HOME  |  CONTACT US  |
 
Elizabeth Bishop:
An Archival Guide to Her Life in Nova Scotia


226 pages,
ISBN: 0889996288


Post Your Opinion
Herring-Choker-Bluenoser
by Brian Bartlett

During Elizabeth Bishop's final years until her death in 1979, no other American poet likely received more intense praise from her fellow poets. Though she won several awards in her life and a hefty selection of essays about her appeared in 1983, only in the past decade have critics truly started to catch up with the admiring poets. Almost every year now sees the publication of one or two books with titles like Elizabeth Bishop: Questions of Mastery, Elizabeth Bishop: The Restraints of Language, Elizabeth Bishop: The Geography of Gender, and The Body and the Song: Elizabeth Bishop's Poetics. The Elizabeth Bishop Society was born at Hartwick College in New York State in 1992, followed two years later by the Elizabeth Bishop Society of Nova Scotia. In the past five years, conferences have been held at the Key West Literary Seminar, Vassar College, the University of Reading, and at Worcester, Massachusetts; another is scheduled at Wolfville, Nova Scotia. The first full-fledged biography of Bishop appeared in 1993. A year after that, more significantly, saw the publication of One Art, a selection of over 500 of her letters from about 3,000 unearthed. That book revealed her to be one of the most observant, vigorous, and engaging letter-writers in English since Keats.

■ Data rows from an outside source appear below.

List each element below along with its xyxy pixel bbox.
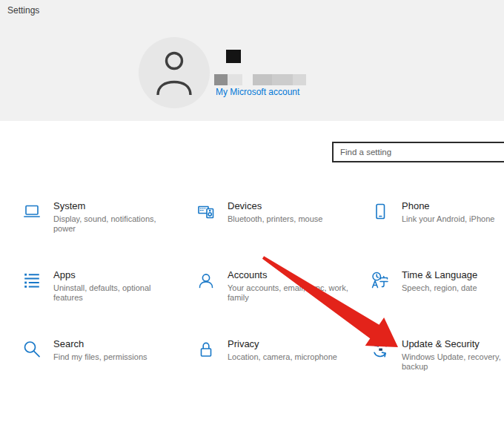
tile-subtitle: Link your Android, iPhone <box>402 214 504 224</box>
tile-title: Accounts <box>228 269 348 280</box>
tile-title: Update & Security <box>402 338 504 349</box>
devices-icon <box>196 202 216 221</box>
accounts-icon <box>196 271 216 290</box>
redacted-email-block <box>272 74 293 85</box>
tile-devices[interactable]: Devices Bluetooth, printers, mouse <box>196 200 371 269</box>
tile-subtitle: Bluetooth, printers, mouse <box>228 214 348 224</box>
apps-icon <box>22 271 42 290</box>
tile-title: Phone <box>402 200 504 211</box>
search-input[interactable] <box>332 142 504 162</box>
redacted-account-name <box>226 50 241 63</box>
page-title: Settings <box>7 5 39 16</box>
tile-subtitle: Windows Update, recovery, backup <box>402 352 504 372</box>
redacted-email-block <box>228 74 242 85</box>
tile-title: Time & Language <box>402 269 504 280</box>
tile-search[interactable]: Search Find my files, permissions <box>22 338 196 407</box>
tile-privacy[interactable]: Privacy Location, camera, microphone <box>196 338 371 407</box>
tile-subtitle: Display, sound, notifications, power <box>53 214 174 234</box>
settings-category-grid: System Display, sound, notifications, po… <box>22 200 504 407</box>
tile-title: System <box>53 200 174 211</box>
privacy-lock-icon <box>196 340 216 359</box>
redacted-email-block <box>214 74 228 85</box>
tile-title: Apps <box>53 269 174 280</box>
search-icon <box>22 340 42 359</box>
microsoft-account-link[interactable]: My Microsoft account <box>216 87 299 97</box>
tile-title: Devices <box>228 200 348 211</box>
tile-subtitle: Speech, region, date <box>402 283 504 293</box>
tile-subtitle: Find my files, permissions <box>53 352 174 362</box>
tile-update-security[interactable]: Update & Security Windows Update, recove… <box>371 338 504 407</box>
tile-subtitle: Uninstall, defaults, optional features <box>53 283 174 303</box>
tile-phone[interactable]: Phone Link your Android, iPhone <box>371 200 504 269</box>
user-avatar <box>139 37 210 108</box>
system-laptop-icon <box>22 202 42 221</box>
tile-title: Privacy <box>228 338 348 349</box>
redacted-email-block <box>293 74 306 85</box>
tile-subtitle: Your accounts, email, sync, work, family <box>228 283 348 303</box>
person-icon <box>153 50 195 95</box>
phone-icon <box>371 202 390 221</box>
time-language-icon <box>371 271 390 290</box>
tile-title: Search <box>53 338 174 349</box>
tile-system[interactable]: System Display, sound, notifications, po… <box>22 200 196 269</box>
tile-subtitle: Location, camera, microphone <box>228 352 348 362</box>
header-band <box>0 0 504 121</box>
redacted-email-block <box>253 74 272 85</box>
tile-accounts[interactable]: Accounts Your accounts, email, sync, wor… <box>196 269 371 338</box>
tile-apps[interactable]: Apps Uninstall, defaults, optional featu… <box>22 269 196 338</box>
tile-time-language[interactable]: Time & Language Speech, region, date <box>371 269 504 338</box>
update-security-sync-icon <box>371 340 390 359</box>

All this interest and industry might make a skeptic cry, "Bandwagon!" Don't many of us feel that our encounters with a writer are somehow purer (but not deeper) before they get entangled with the apparatus of criticism and biography? I do feel a certain nostalgia for the months in 1981 when I first read Bishop, before the critical boom began. But for those who can name few poets whose writing seems as inexhaustibly rich as hers, this rapid growth in curiosity about her is an encouraging phenomenon in an often discouraging time.

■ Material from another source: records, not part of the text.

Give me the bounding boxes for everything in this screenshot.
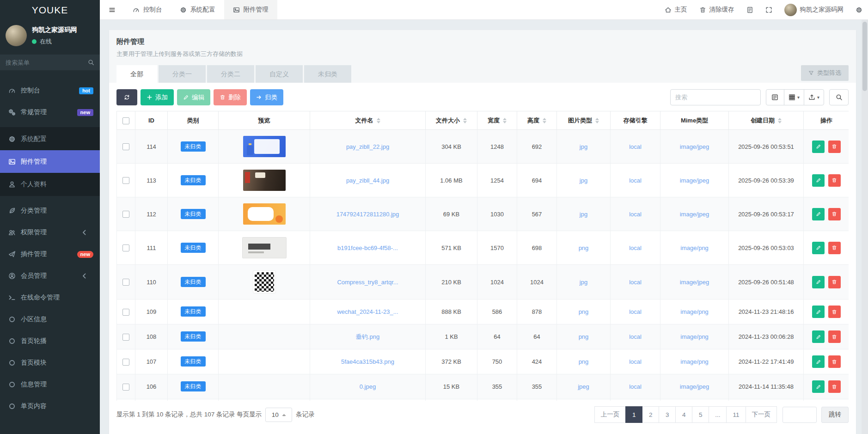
preview-thumbnail[interactable]	[243, 170, 286, 191]
storage-link[interactable]: local	[629, 308, 642, 315]
refresh-button[interactable]	[116, 89, 137, 105]
imgtype-link[interactable]: png	[579, 245, 589, 251]
nav-tab-attachment-management[interactable]: 附件管理	[224, 0, 277, 19]
table-search-input[interactable]	[670, 89, 761, 105]
preview-thumbnail[interactable]	[242, 237, 287, 258]
detail-view-button[interactable]	[766, 89, 784, 105]
settings-gear-icon[interactable]	[856, 6, 862, 13]
home-link[interactable]: 主页	[665, 6, 687, 14]
row-checkbox[interactable]	[122, 279, 129, 286]
edit-button[interactable]: 编辑	[177, 89, 210, 105]
search-submit-button[interactable]	[829, 89, 849, 105]
col-imgtype[interactable]: 图片类型	[557, 111, 611, 130]
row-checkbox[interactable]	[122, 143, 129, 150]
row-edit-button[interactable]	[812, 355, 825, 368]
sidebar-search-input[interactable]	[6, 59, 88, 66]
filename-link[interactable]: pay_zibll_44.jpg	[346, 177, 389, 184]
sidebar-item-dashboard[interactable]: 控制台 hot	[0, 84, 100, 98]
row-delete-button[interactable]	[828, 380, 841, 393]
imgtype-link[interactable]: jpg	[580, 177, 587, 184]
select-all-checkbox[interactable]	[122, 117, 129, 124]
pagination-next[interactable]: 下一页	[746, 406, 777, 423]
tab-category-2[interactable]: 分类二	[207, 65, 254, 83]
navbar-user[interactable]: 狗凯之家源码网	[784, 4, 844, 16]
mime-link[interactable]: image/jpeg	[680, 279, 709, 286]
sidebar-item-attachment-management[interactable]: 附件管理	[0, 150, 100, 173]
sidebar-item-category-management[interactable]: 分类管理	[0, 204, 100, 218]
filename-link[interactable]: pay_zibll_22.jpg	[346, 143, 389, 150]
row-edit-button[interactable]	[812, 242, 825, 254]
row-checkbox[interactable]	[122, 384, 129, 391]
col-height[interactable]: 高度	[517, 111, 557, 130]
nav-tab-system-config[interactable]: 系统配置	[171, 0, 224, 19]
mime-link[interactable]: image/jpeg	[680, 383, 709, 390]
sidebar-item-online-command[interactable]: 在线命令管理	[0, 291, 100, 305]
imgtype-link[interactable]: jpeg	[578, 383, 589, 390]
mime-link[interactable]: image/jpeg	[680, 143, 709, 150]
row-checkbox[interactable]	[122, 359, 129, 366]
storage-link[interactable]: local	[629, 358, 642, 365]
storage-link[interactable]: local	[629, 143, 642, 150]
pagination-page-11[interactable]: 11	[726, 406, 746, 423]
row-edit-button[interactable]	[812, 276, 825, 288]
document-language-icon[interactable]	[746, 6, 753, 13]
classify-button[interactable]: 归类	[250, 89, 283, 105]
imgtype-link[interactable]: png	[579, 358, 589, 365]
preview-thumbnail[interactable]	[253, 271, 275, 293]
tab-category-1[interactable]: 分类一	[159, 65, 206, 83]
row-checkbox[interactable]	[122, 211, 129, 218]
sidebar-item-home-modules[interactable]: 首页模块	[0, 356, 100, 370]
pagination-page-2[interactable]: 2	[642, 406, 659, 423]
imgtype-link[interactable]: jpg	[580, 143, 587, 150]
col-width[interactable]: 宽度	[477, 111, 517, 130]
fullscreen-icon[interactable]	[765, 6, 772, 13]
storage-link[interactable]: local	[629, 211, 642, 218]
filename-link[interactable]: wechat_2024-11-23_...	[337, 308, 398, 315]
pagination-ellipsis[interactable]: ...	[709, 406, 727, 423]
storage-link[interactable]: local	[629, 245, 642, 251]
mime-link[interactable]: image/png	[680, 358, 709, 365]
filename-link[interactable]: 0.jpeg	[360, 383, 376, 390]
mime-link[interactable]: image/png	[680, 245, 709, 251]
row-delete-button[interactable]	[828, 276, 841, 288]
hamburger-menu-icon[interactable]	[100, 0, 124, 19]
row-checkbox[interactable]	[122, 245, 129, 251]
mime-link[interactable]: image/png	[680, 308, 709, 315]
row-delete-button[interactable]	[828, 141, 841, 153]
storage-link[interactable]: local	[629, 177, 642, 184]
col-size[interactable]: 文件大小	[426, 111, 477, 130]
page-jump-input[interactable]	[782, 407, 817, 423]
imgtype-link[interactable]: png	[579, 333, 589, 340]
mime-link[interactable]: image/png	[680, 333, 709, 340]
imgtype-link[interactable]: jpg	[580, 279, 587, 286]
pagination-page-1[interactable]: 1	[625, 406, 642, 423]
export-button[interactable]: ▾	[804, 89, 824, 105]
sidebar-item-member-management[interactable]: 会员管理	[0, 269, 100, 283]
pagination-prev[interactable]: 上一页	[594, 406, 626, 423]
filename-link[interactable]: b191fcee-bc69-4f58-...	[337, 245, 398, 251]
vertical-scrollbar[interactable]	[862, 20, 868, 434]
storage-link[interactable]: local	[629, 279, 642, 286]
col-created[interactable]: 创建日期	[729, 111, 804, 130]
storage-link[interactable]: local	[629, 333, 642, 340]
tab-custom[interactable]: 自定义	[256, 65, 303, 83]
preview-thumbnail[interactable]	[243, 136, 286, 157]
sidebar-item-single-page-content[interactable]: 单页内容	[0, 399, 100, 413]
delete-button[interactable]: 删除	[214, 89, 247, 105]
row-edit-button[interactable]	[812, 306, 825, 318]
imgtype-link[interactable]: png	[579, 308, 589, 315]
mime-link[interactable]: image/jpeg	[680, 211, 709, 218]
row-edit-button[interactable]	[812, 141, 825, 153]
row-edit-button[interactable]	[812, 330, 825, 343]
preview-thumbnail[interactable]	[243, 203, 286, 225]
sidebar-item-system-config[interactable]: 系统配置	[0, 128, 100, 150]
sidebar-item-permission-management[interactable]: 权限管理	[0, 226, 100, 239]
pagination-page-5[interactable]: 5	[692, 406, 709, 423]
row-checkbox[interactable]	[122, 334, 129, 341]
row-delete-button[interactable]	[828, 242, 841, 254]
storage-link[interactable]: local	[629, 383, 642, 390]
row-delete-button[interactable]	[828, 330, 841, 343]
scrollbar-thumb[interactable]	[862, 22, 867, 91]
pagination-page-3[interactable]: 3	[659, 406, 676, 423]
type-filter-button[interactable]: 类型筛选	[801, 65, 849, 81]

Elizabeth Bishop: An Archival Guide to Her Life in Nova Scotia isn't where you'd likely start to appreciate one of the century's most individual poets. It's for readers already enamoured of her subtlety and humour, her virtuosity and perfectionism, her voice and eye (what Mary McCarthy called her "way of seeing that was like a big pocket magnifying glass"). While Sandra Barry's guide shows painstaking professionalism in its archival annotations, it's also made with a passion for its subject and a clear sense of mission. Despite the thriving jungle of American commentary, few articles about Bishop have been published in Canada. One of the aims of this new guide is to encourage a fuller appreciation of the roles her Maritime roots and her mother's family-the Bulmers and the Hutchinsons-played in her life and work. Barry's research shows just how much the poet was, in some senses, more a Bulmer/Hutchinson than a Bishop.

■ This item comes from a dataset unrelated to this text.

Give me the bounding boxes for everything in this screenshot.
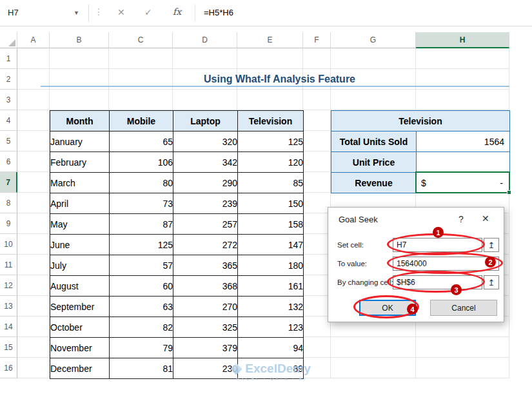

In a Globe and Mail printed the day I'm writing this paragraph, a reviewer complains that a new anthology of Maritime poetry "drags in a deceased U.S. poet, Elizabeth Bishop-if we need U.S. poets with Maritime connections, why not Mark Strand, born on Prince Edward Island?" One answer is, simply, that Bishop's connections to the region resonate in her poetry, and even more so in her Collected Prose, far more than Strand's P.E.I. heritage does in his writing. Such poems by Bishop as "Cape Breton", "At the Fishhouses", and "The Moose" move into psychological and metaphysical territory beyond their geographical grounding, but they still show Bishop's extra-keen sense of place and integrate themselves with Maritime scenes as closely as any poetry written this century.
To be sure, as Sandra Barry says, the Massachusetts-born Bishop actually lived in Nova Scotia only for about two and a half years from 1915 to 1917. In her early years she was shaken by at least three hard facts: her father's death when she was eight months old; her mother's nervous breakdown that placed her in a mental hospital for the rest of her life; and the child's sense of being a "kidnapped" orphan when she was pulled away from her nurturing maternal grandparents in Great Village, Nova Scotia, by her aloof paternal grandparents from Massachusetts. As outlined by Barry, Bishop's later trips to Nova Scotia were scattered but numerous: summer or Christmas returns every year from 1919 to 1930; three visits in the late '40s and early '50s, following a sixteen-year absence; then, after another long absence during her years in Brazil, several pilgrimages in the '70s. (The American poet Alfred Corn is obviously mistaken when he says, in an essay about his own pilgrimage to Great Village, that most of Bishop's writing about Nova Scotia is "based on impressions acquired before her fifth year.")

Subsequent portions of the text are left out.